Check If String Is Transformable With Substring Sort Operations - Video Solutions

Problem Overview: You are given two strings s and t consisting of digits. You can repeatedly choose any substring of s and sort it in ascending order. The task is to determine whether these operations can transform s into t.

Approach 1: Greedy Algorithm with Position Tracking (O(n) time, O(n) space)

This approach processes t from left to right and greedily matches each digit with the earliest valid occurrence in s. Maintain queues (or lists) storing indices of each digit 0–9 in s. When you need digit d for the next position in t, pop the earliest index from the queue for d. The key constraint: no smaller digit can appear before this index in s that hasn’t been used yet. A smaller digit would block the transformation because sorting operations cannot move a larger digit ahead of a smaller one that appears earlier. Checking digits 0..d-1 ensures the move is valid. This greedy ordering directly models the restrictions imposed by substring sorting. It works in linear time because each index is processed once.

Approach 2: Index Matching with Character Buckets (O(n) time, O(n) space)

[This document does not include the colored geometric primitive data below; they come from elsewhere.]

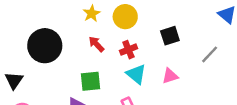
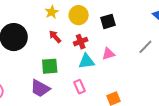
black square: (170, 36) -> (108, 21), moved
cyan triangle: (136, 74) -> (86, 61), turned -48
pink triangle: (170, 76) -> (108, 54), moved

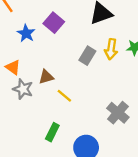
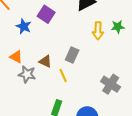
gray rectangle: (87, 56) -> (72, 55), moved
brown triangle: (46, 77) -> (45, 61), turned 48
yellow line: (64, 96) -> (63, 75), turned 32

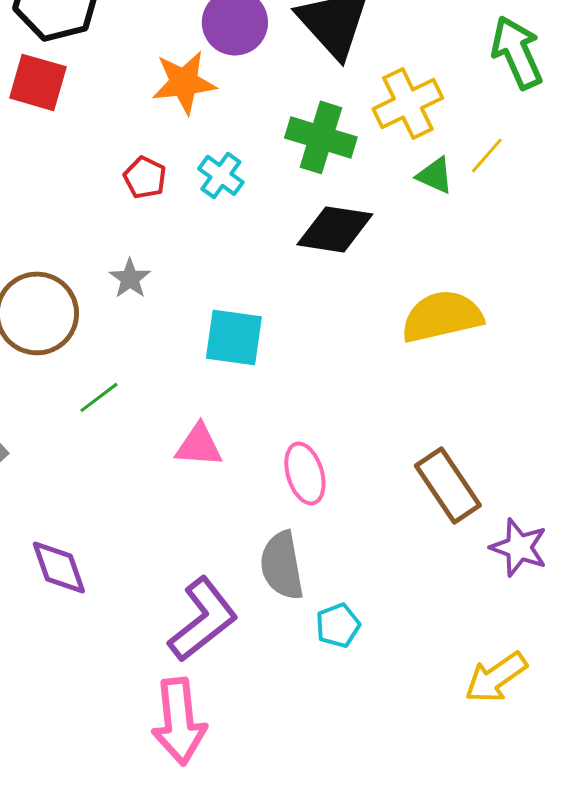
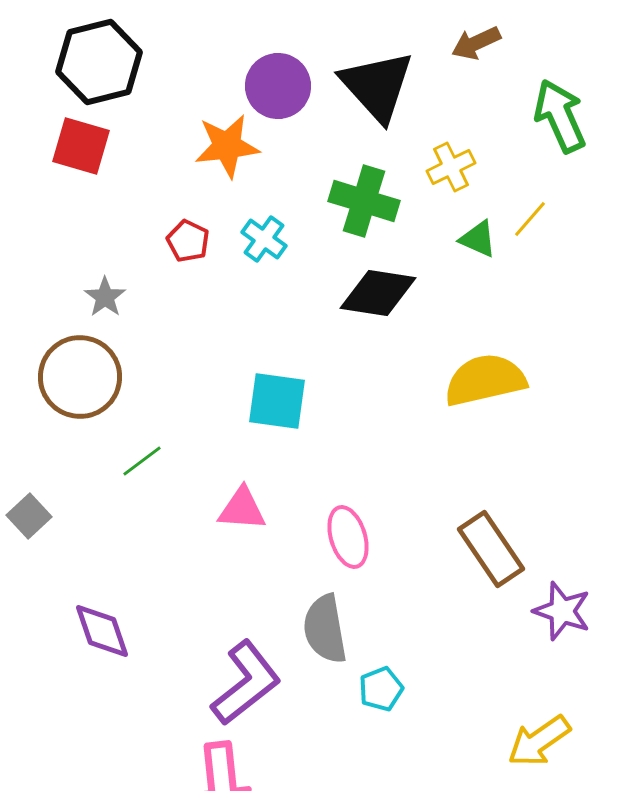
yellow cross: (408, 103) -> (451, 167), size x0.7
gray star: (130, 278) -> (105, 297), moved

This method groups positions of digits in s into buckets indexed by digit value. While scanning t, you match each character with the next available index from its corresponding bucket. Before accepting that index, verify that no smaller digit bucket has an earlier unused index. If such a digit exists, the transformation would require moving a larger digit ahead of a smaller one, which substring sorting cannot achieve. Conceptually this approach is similar to the greedy solution but emphasizes bucket-based indexing and pointer tracking. The logic focuses on validating ordering constraints across digit groups rather than directly simulating operations.

Both approaches rely on understanding how sorting a substring affects relative order. Sorting can move smaller digits left but cannot move larger digits ahead of smaller ones already positioned earlier. This constraint turns the problem into verifying whether the relative ordering of digits in s can satisfy the target sequence in t. Efficient tracking of indices with queues or buckets avoids repeated scans.

Recommended for interviews: The greedy position-tracking solution is what most interviewers expect. It demonstrates a strong understanding of ordering constraints and uses efficient data structures from string processing and greedy strategy. A brute-force simulation of substring sorting would be far too slow, but discussing why it fails helps show problem intuition before presenting the optimal linear solution.